___ Information provided ___

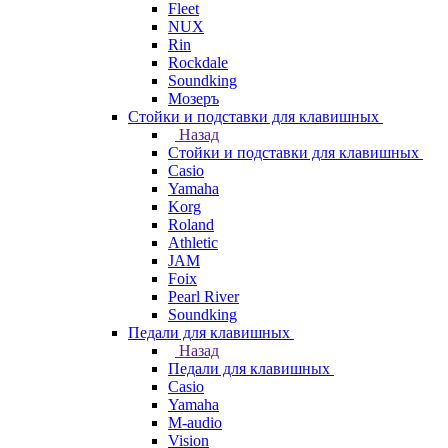
Fleet
NUX
Rin
Rockdale
Soundking
Мозеръ
Стойки и подставки для клавишных
Назад
Стойки и подставки для клавишных
Casio
Yamaha
Korg
Roland
Athletic
JAM
Foix
Pearl River
Soundking
Педали для клавишных
Назад
Педали для клавишных
Casio
Yamaha
M-audio
Vision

___

**Exercise prompt**
Every entry should be repeated verbatim, with the pictures left out.

**Finished task**
Fleet
NUX
Rin
Rockdale
Soundking
Мозеръ
Стойки и подставки для клавишных
Назад
Стойки и подставки для клавишных
Casio
Yamaha
Korg
Roland
Athletic
JAM
Foix
Pearl River
Soundking
Педали для клавишных
Назад
Педали для клавишных
Casio
Yamaha
M-audio
Vision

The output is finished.